Enhanced Bioavailability of a Poorly Water-Soluble Weakly Basic Compound Using a Combination Approach of Solubilization Agents and Precipitation Inhibitors: A Case Study

Poorly water-soluble weakly basic compounds which are solubilized in gastric fluid are likely to precipitate after the solution empties from the stomach into the small intestine, leading to a low oral bioavailability. In this study, we reported an approach of combining solubilization agents and precipitation inhibitors to produce a supersaturated drug concentration and to prolong such a drug concentration for an extended period of time for an optimal absorption, thereby improving oral bioavailability of poorly water-soluble drugs. A weakly basic compound from Johnson and Johnson Pharmaceutical Research and Development was used as a model compound. A parallel microscreening precipitation method using 96-well plates and a TECAN robot was used to assess the precipitation of the tested compound in the simulated gastric fluid (SGF) and the simulated intestinal fluid (SIF), respectively, for lead solubilizing agents and precipitation inhibitors. The precipitation screening results showed vitamin E TPGS was an effective solubilizing agent and Pluronic F127 was a potent precipitation inhibitor for the tested compound. Interestingly, the combination of Pluronic F127 with vitamin E TPGS resulted in a synergistic effect in prolonging compound concentration upon dilution in SIF. In addition, HPMC E5 and Eudragit L100-55 were found to be effective precipitation inhibitors for the tested compounds in SGF. Furthermore, optimization DOE study results suggested a formulation sweet spot comprising HPMC, Eudragit L 100-55, vitamin E TPGS, and Pluronic F127. The lead formulation maintained the tested compound concentration at 300 μg/mL upon dilution in SIF, and more than 70% of the compound remained solubilized compared with the compound alone at <1 μg/mL of its concentration.

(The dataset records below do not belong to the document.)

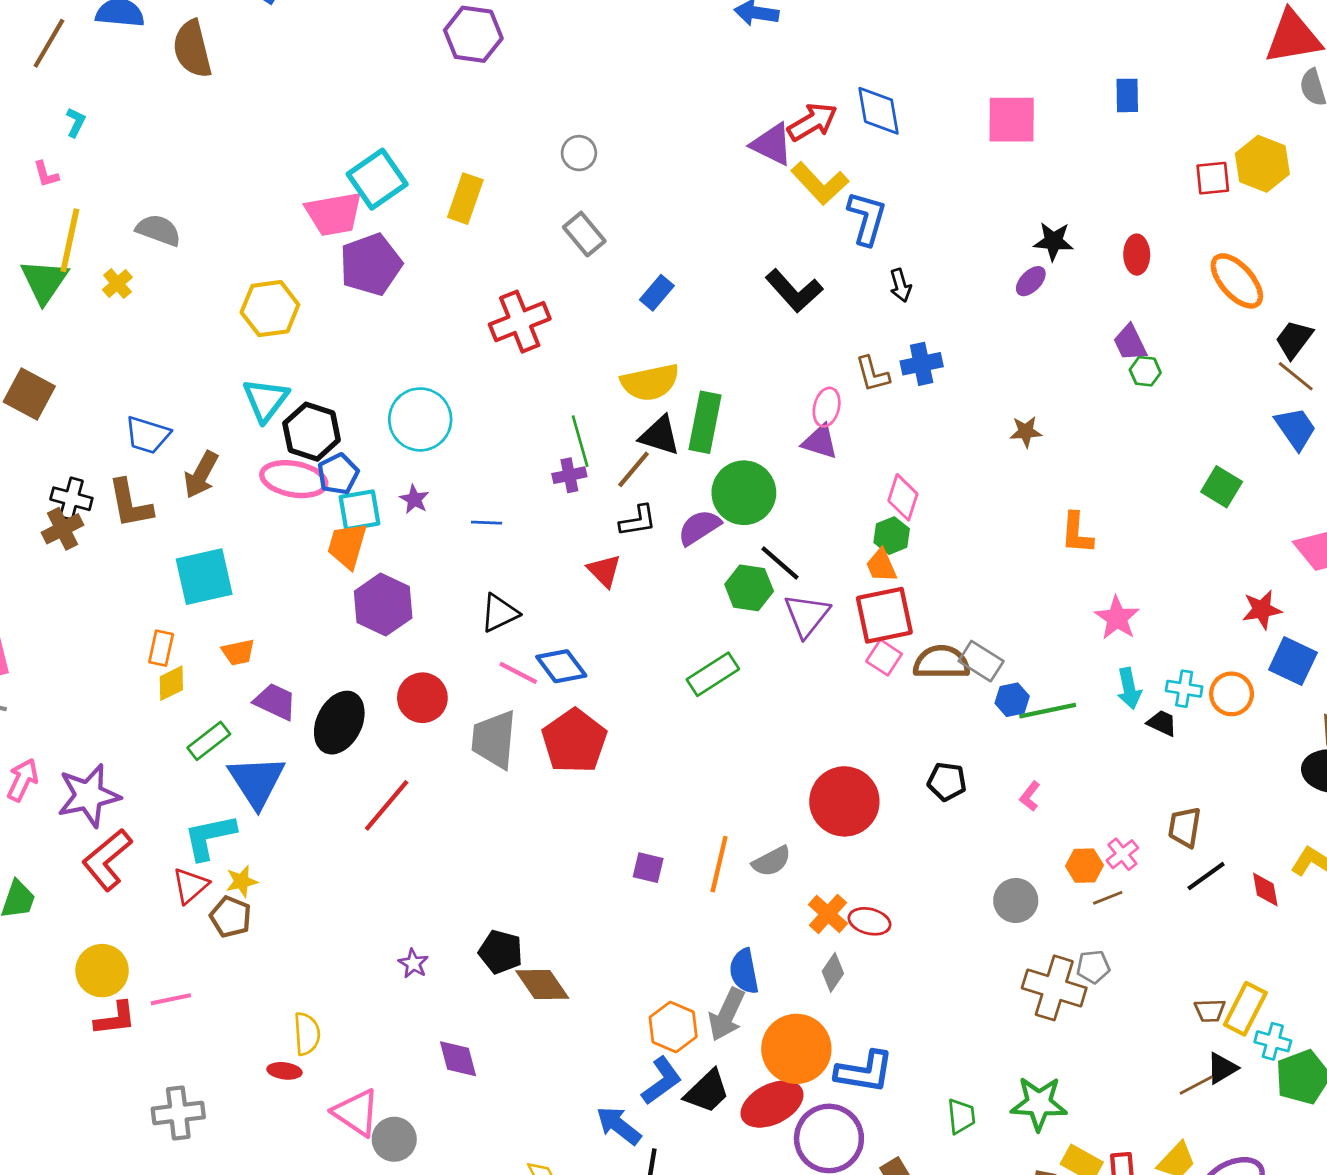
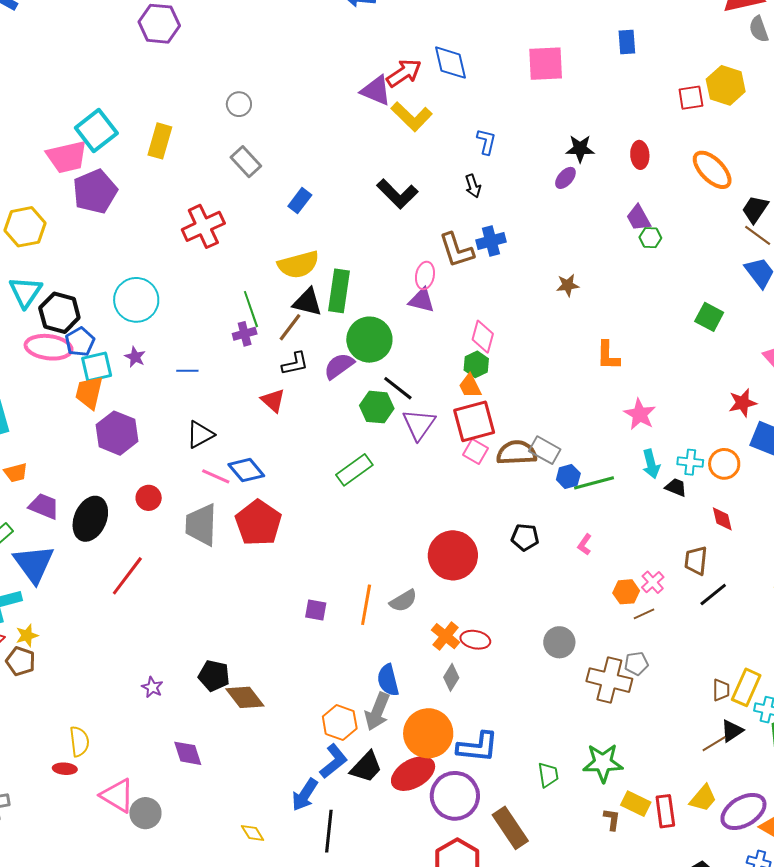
blue L-shape: (867, 218) -> (486, 142), moved, size x0.7
brown L-shape: (873, 374) -> (456, 250), size x1.4
red circle: (422, 698) -> (149, 498), size x0.7
red diamond: (1265, 890) -> (722, 519), moved
gray circle: (1016, 900) -> (559, 642), moved
brown trapezoid: (1210, 1011) -> (721, 690), turned -85
blue arrow: (619, 1126) -> (305, 795), turned -92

Dosing of the solid dosage form predissolved in SGF in dogs resulted in 52% of oral bioavailability compared to 26% for the suspension control, a statistically significant increase (p = 0.002). The enhanced oral bioavailability of the tested compound could be attributed to generation and prolongation of a supersaturated drug concentration in vivo by the solubilizing agents and precipitation inhibitors. The study demonstrates that the combination approach of solubilization agents and precipitation inhibitors provides improved oral bioavailability for a poorly water-soluble weakly basic compound.